If your family always celebrates Rosh Hashanah in a specific way, it can be very special to continue those traditions with your friends. Reach out to your parents, siblings or whoever was in charge of your family Rosh Hashanah celebrations and go over what celebrating the holiday means to all of you. Do you host a big meal with the same menu every year? Do you create your own prayers for the new year? Taking something familiar and sharing it with your friends can make old traditions feel new, and can feel really intimate.

Whether they’re also Jewish or not, your friends will undoubtedly appreciate learning more about how you meaningfully celebrate a holiday that is important to you and your religion or culture — and if they are Jewish, they may have some of their own traditions to contribute.
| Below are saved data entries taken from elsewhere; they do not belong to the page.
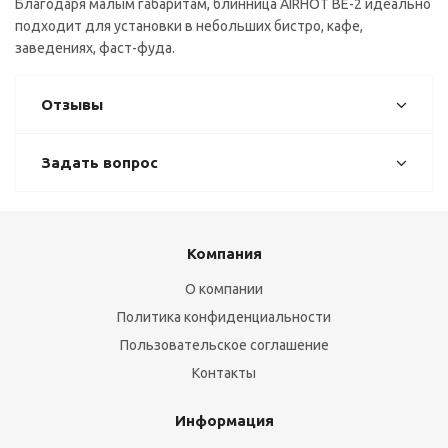
Благодаря малым габаритам, блинница AIRHOT BE-2 идеально
подходит для установки в небольших бистро, кафе,
заведениях, фаст-фуда.
Отзывы
Задать вопрос
Компания
О компании
Политика конфиденциальности
Пользовательское соглашение
Контакты
Информация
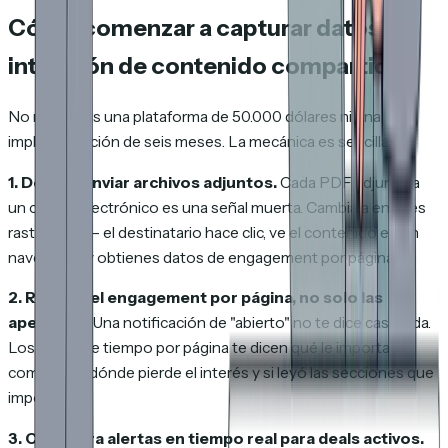
Cómo comenzar a capturar datos de
intención de contenido compartido
No necesitas una plataforma de 50.000 dólares ni una
implementación de seis meses. La mecánica es sencilla:
1. Deja de enviar archivos adjuntos.
Cada PDF adjunto a
un correo electrónico es una señal muerta. Cambia a enlaces
rastreados — el destinatario hace clic, ve el contenido en un
navegador y obtienes datos de engagement por página.
2. Rastrea el engagement por página, no solo las
aperturas.
Una notificación de "abierto" no te dice casi nada.
Los datos de tiempo por página te dicen qué le importa al
comprador, dónde pierde el interés y si leyó las secciones que
importan.
3. Configura alertas en tiempo real para deals activos.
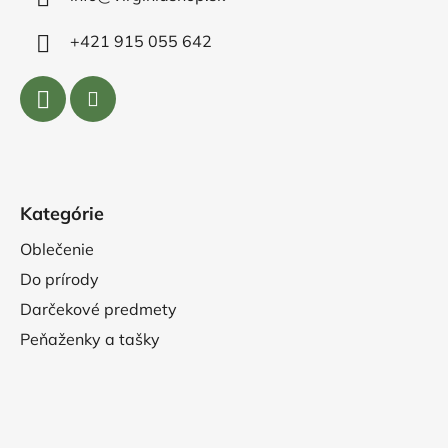
+421 915 055 642
Kategórie
Oblečenie
Do prírody
Darčekové predmety
Peňaženky a tašky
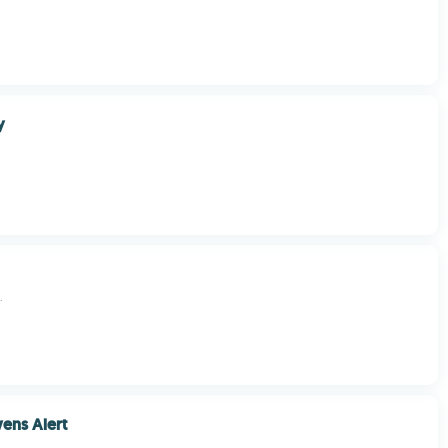
y
.
ens Alert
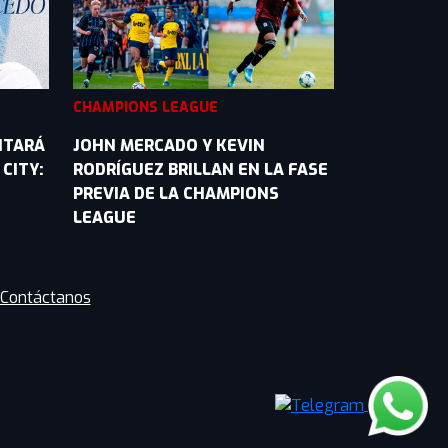
CHAMPIONS LEAGUE
NTARÁ
JOHN MERCADO Y KEVIN
CITY:
RODRÍGUEZ BRILLAN EN LA FASE
PREVIA DE LA CHAMPIONS
LEAGUE
Contáctanos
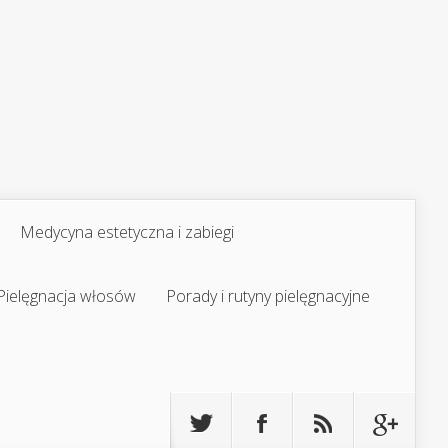
Medycyna estetyczna i zabiegi
Pielęgnacja włosów
Porady i rutyny pielęgnacyjne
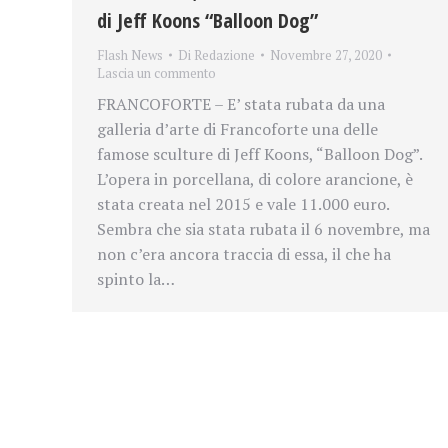
di Jeff Koons “Balloon Dog”
Flash News
Di
Redazione
Novembre 27, 2020
Lascia un commento
FRANCOFORTE – E’ stata rubata da una
galleria d’arte di Francoforte una delle
famose sculture di Jeff Koons, “Balloon Dog”.
L’opera in porcellana, di colore arancione, è
stata creata nel 2015 e vale 11.000 euro.
Sembra che sia stata rubata il 6 novembre, ma
non c’era ancora traccia di essa, il che ha
spinto la…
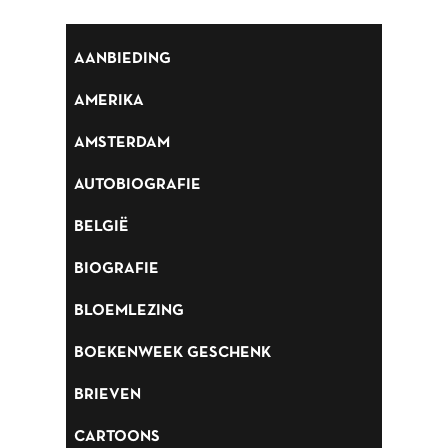
BLOEMLEZING
AANBIEDING
BOEKENWEEK GESCHENK
AMERIKA
BRIEVEN
CARTOONS
AMSTERDAM
CHINA
AUTOBIOGRAFIE
COLUMNS
BELGIË
DONATEURS LITERAIR
BIOGRAFIE
NEDERLAND
BLOEMLEZING
DUITSLAND
BOEKENWEEK GESCHENK
ENGELAND
BRIEVEN
ENGELSTALIG
CARTOONS
ESSAYS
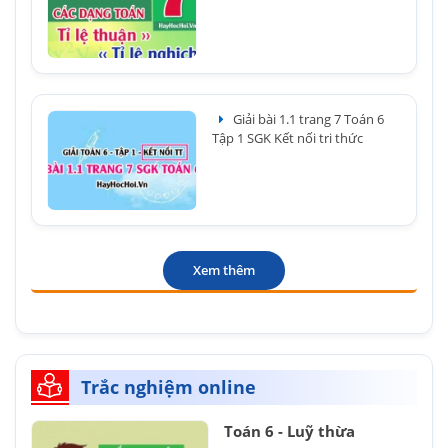
Giải bài 1.1 trang 7 Toán 6
Tập 1 SGK Kết nối tri thức
Xem thêm
Trắc nghiệm online
Toán 6 - Luỹ thừa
Bring All Your Traditions to the Table

Which brings us to our next option: bring all your traditions to the table. One of the exciting parts of growing up and entering the world outside of your own nuclear family bubble is learning all the different ways a person can be.

If you are going to be celebrating with Jewish friends, find a way to incorporate all of your traditions at your table. If someone always went hiking with their family as a way to ring in the Jewish New Year, perhaps that person can lead a hike for your friend group. If someone else’s grandma always made the same classic tahdig, maybe it’s time for that friend to learn the recipe. Feel free to incorporate silly traditions, too — maybe one friend’s family always celebrated on the second night of Rosh Hashanah instead of the first to highlight how everyone in the family is always late (yes this is a true story, one of my friends does this with her family). Would it be cute for you and your friends to do that too?

If you’re celebrating with non-Jewish friends, you can also ask them to bring traditions to your Rosh Hashanah celebration. Though they may not have celebrated the Jewish New Year before, they likely have their own familial traditions for meaningful holidays or the secular new year. Maybe they want to share some of those.

Lean Into the Seasonality of Rosh Hashanah

If your family was not particularly religious or observant when you were growing up, or if you personally do not want to celebrate that way, you can always lean into the seasonal element of Rosh Hashanah instead.

In many parts of the United States, Rosh Hashanah falls at peak apple-picking season. If you live elsewhere, I bet there are other seasonal fruits that capture the spirit of a sweet new year. Judaism is a religion that values agriculture and the harvest calendar, so even if you want nothing to do with synagogue or elaborate meals, there are still built-in small ways to pay homage to the Jewish New Year with your friends simply by being alive and partaking in seasonal activities.

Try Something Brand New

There’s nothing like a new year to get behind trying something brand new. Gather your friends in advance of the holiday and brainstorm some things you’ve never done to celebrate Rosh Hashanah before. Maybe it’s something we already mentioned — hiking, apple picking, baking a specific recipe — or maybe it’s something so imaginative I didn’t even include it in this guide! It can be anchored to the holiday, like my examples, or it can be something completely new to all of you that you just happen to try out in honor of the new year.

Plan For Your Future Together

There’s an essay I love by writer and activist Dean Spade where he writes that his goal is to “treat the people I date more like I treat my friends — to be respectful and thoughtful and have boundaries and reasonable expectations — and to try to treat my friends more like my dates — to give them special attention, honor my commitments to them, be consistent, and invest deeply in our futures together.” I think about this essay all the time, because one of my favorite parts of growing up is learning that our friends can be just as important as our family (and as our dates), that friendship is its own magical constellation of love, that friendship can be the foundation for a lifetime.

With that in mind, Rosh Hashanah is a perfect time to plan for your future with your friends. When you’re not related to someone by blood, you have to make a bigger effort to create a life with them. Carve out some time this new year to vision board for the future with your friends. Dream up goals you have, both individually and together, and think about realistic moves you can make to turn your fantasies into reality. Think about trips you might want to take together and future Jewish holidays you’d like to celebrate. Brainstorm anything you want — you and your friends are in charge of your destiny together and now is the time to plan it!

Let Someone Else Take the Lead

Or maybe… this all sounds super overwhelming and you’re like, absolutely not, I am not the Head Balabusta In Charge in my friend group, I shall not be taking this on! That’s totally fine. The nice thing about celebrating the Jewish holidays with friends instead of family is it can often be way more chill. So sit back, let someone else take the lead and celebrate in whatever way may come. But maybe go ahead and text this article to the friend who is most likely to take on the planning in your group — we bet they’ll appreciate it.